I’ve been fortunate in life to benefit from family, educators, work colleagues and a set of mentors and sponsors, all of whom did not hesitate to offer and support me with every opportunity to achieve what I set out to do. Far too many today are not so fortunate.
In the global marketplace, women remain the most untapped natural resource. According to the International Labor Organization, less than half of the world’s working-age women are employed, and a third of those women are underemployed.
As International Monetary Fund Managing Director Christine LaGarde has said, “Women’s empowerment is not just a fundamentally moral cause, it is also an absolute economic no-brainer.”
The challenge areas for women’s equality are well known: education, healthcare, freedom from coercion and violence, employment opportunities, pay equity, access to capital, political representation, and access to leadership positions. The benefits of addressing these challenges are equally well-documented: societies with greater gender equality have been shown to be more prosperous, with faster economic growth. Many good organizations are working hard on specific opportunities with bold public policies, non-government organization assistance, corporate, and academic partnerships. It is important work.
One solution, I believe, is the power of changing the narrative. Policy efforts will find more fertile ground if they can happen in a context where men and women can imagine things being different than they have in the past. So, we also need to address the norms, the expectations, and the stories we tell ourselves. Those norms are not biologically determined. In my family, it was a norm to compete.

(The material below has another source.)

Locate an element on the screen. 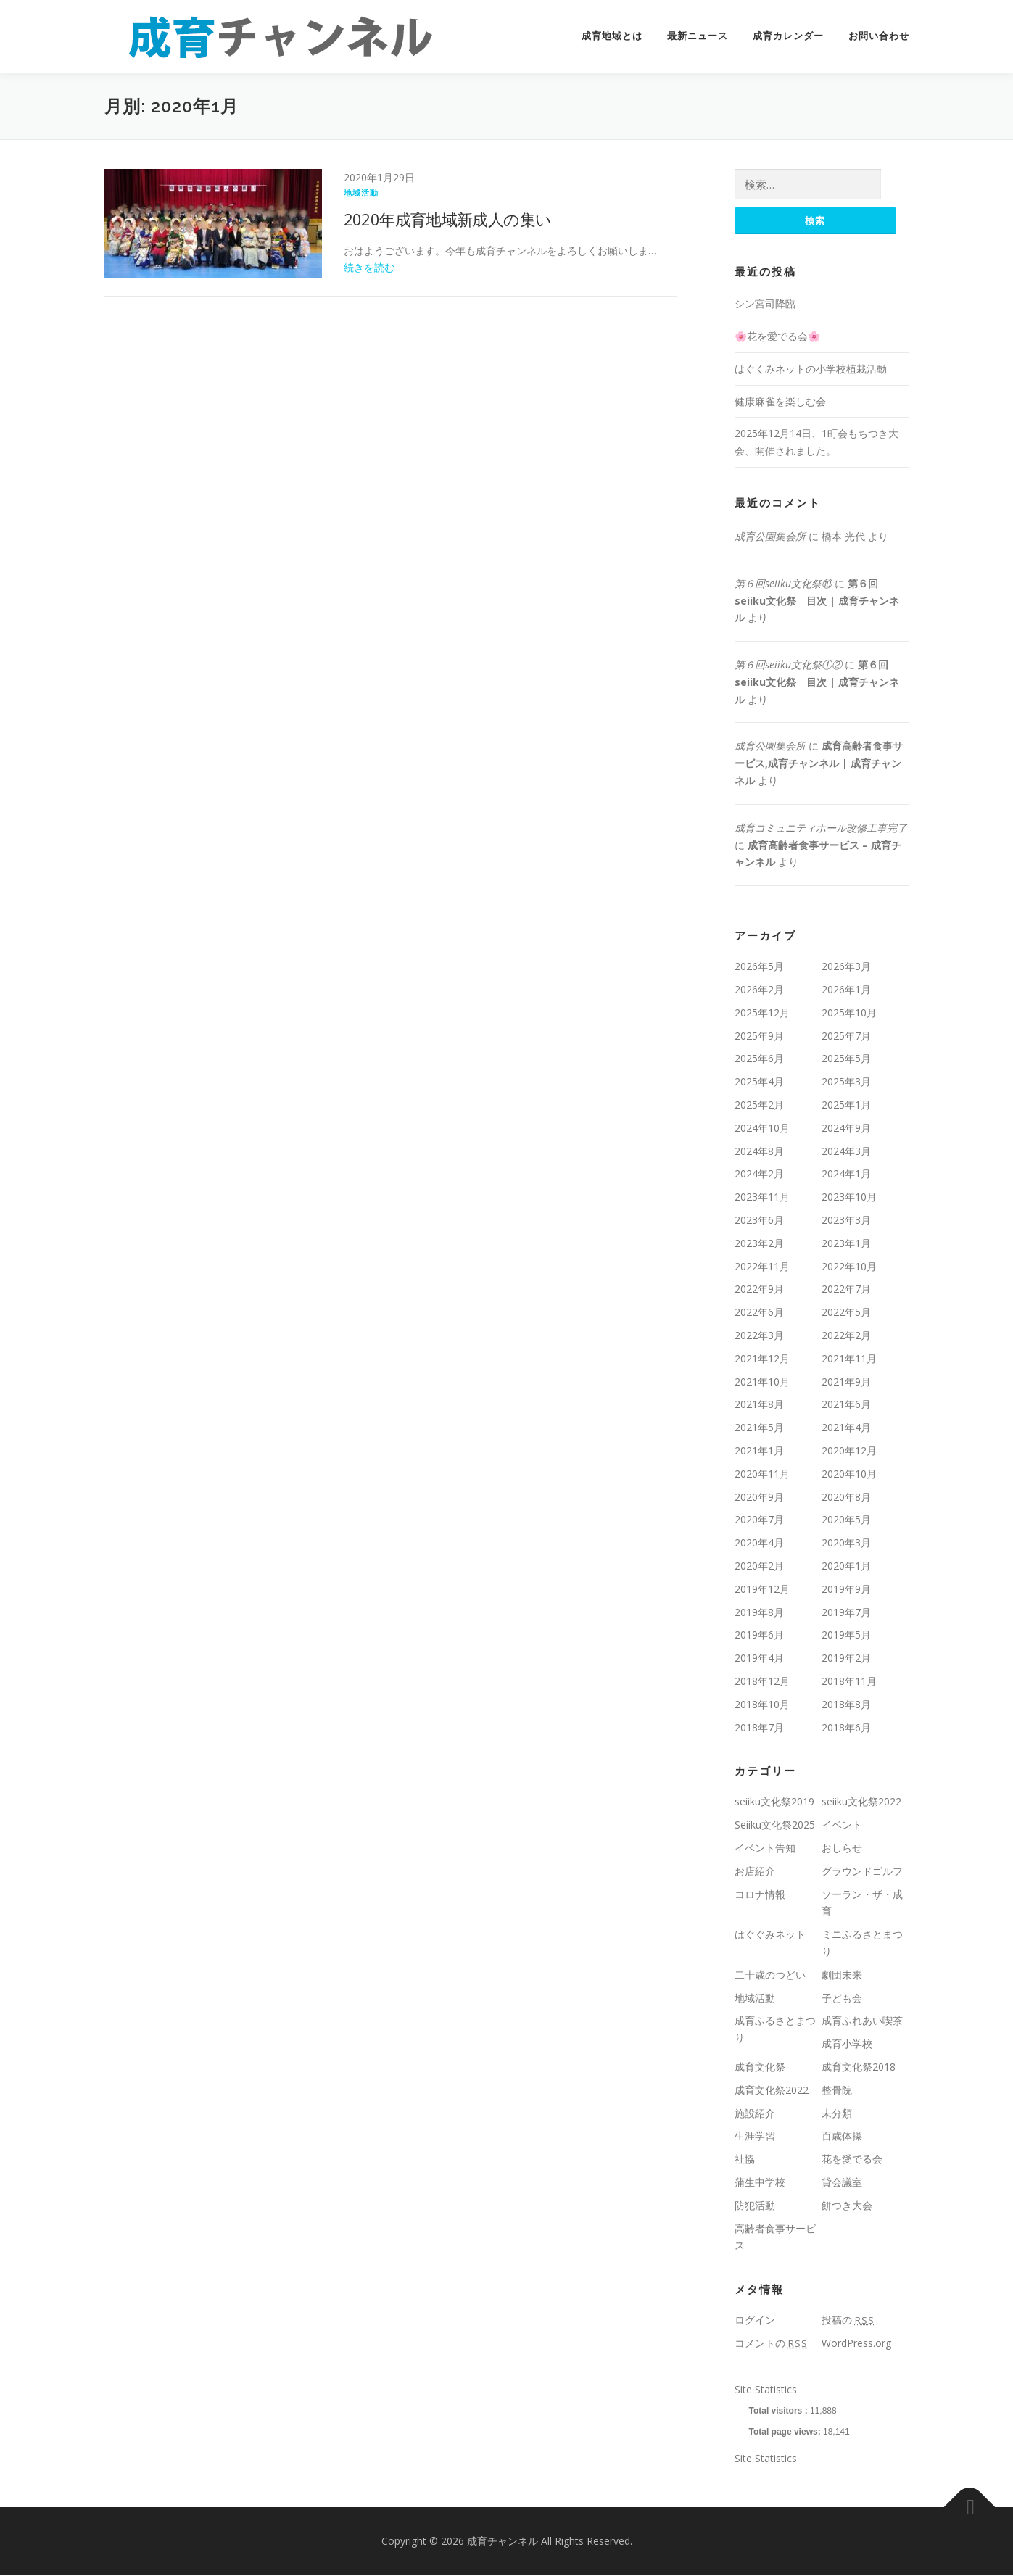 The width and height of the screenshot is (1013, 2576). 2024年3月 is located at coordinates (846, 1152).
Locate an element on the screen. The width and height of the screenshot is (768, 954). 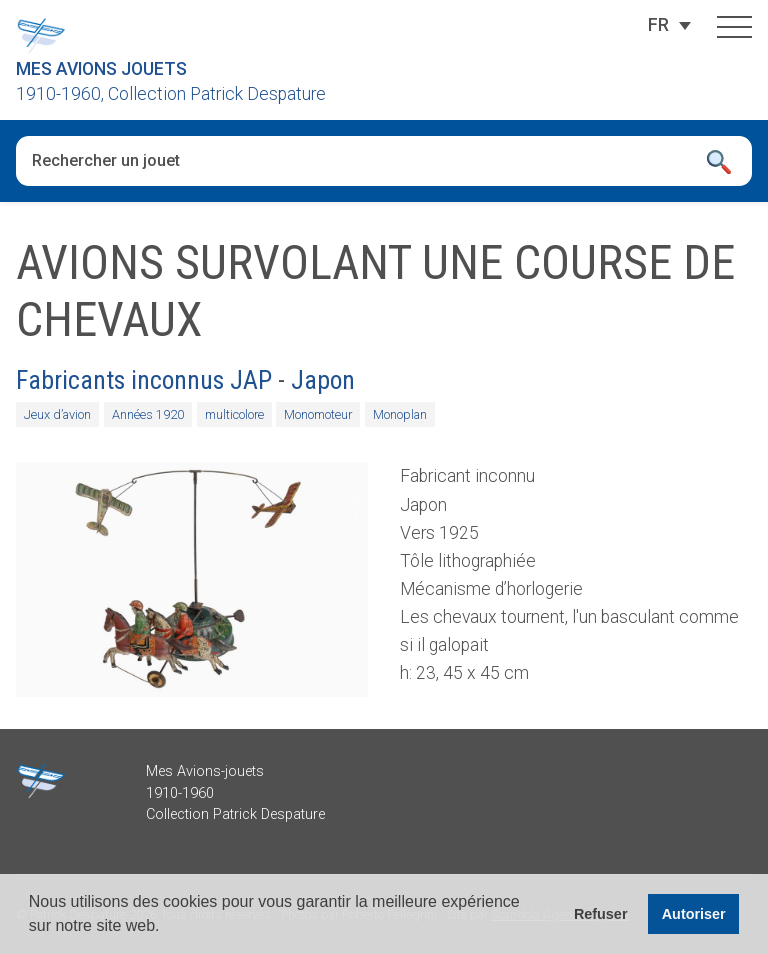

In the firm I joined, it became a norm to promote the advancement and retention of women. My eventual appointment as CEO was the outcome of that inclusive culture.
We need to explore changing the narrative on a societal scale, and also in the smallest of moments—one-on-one conversations that inspire girls and women. I know because I experienced it. My college basketball coach gave me lessons about resilience. My colleague said to me, “You should take this assignment, it’ll be good for you.” My dad, father of five boys and three girls, encouraged us to be leaders not by word, but by action.
In an age of exponential change, we need the power of diverse thinking, and we cannot afford to leave any talent untapped. In the words of Secretary General of the United Nations Ban Ki-moon, “The world will never realize 100% of its goals if 50% of its people cannot realize their full potential.” To take women’s equality from novelty to norm, we need to change narratives at a societal and individual level.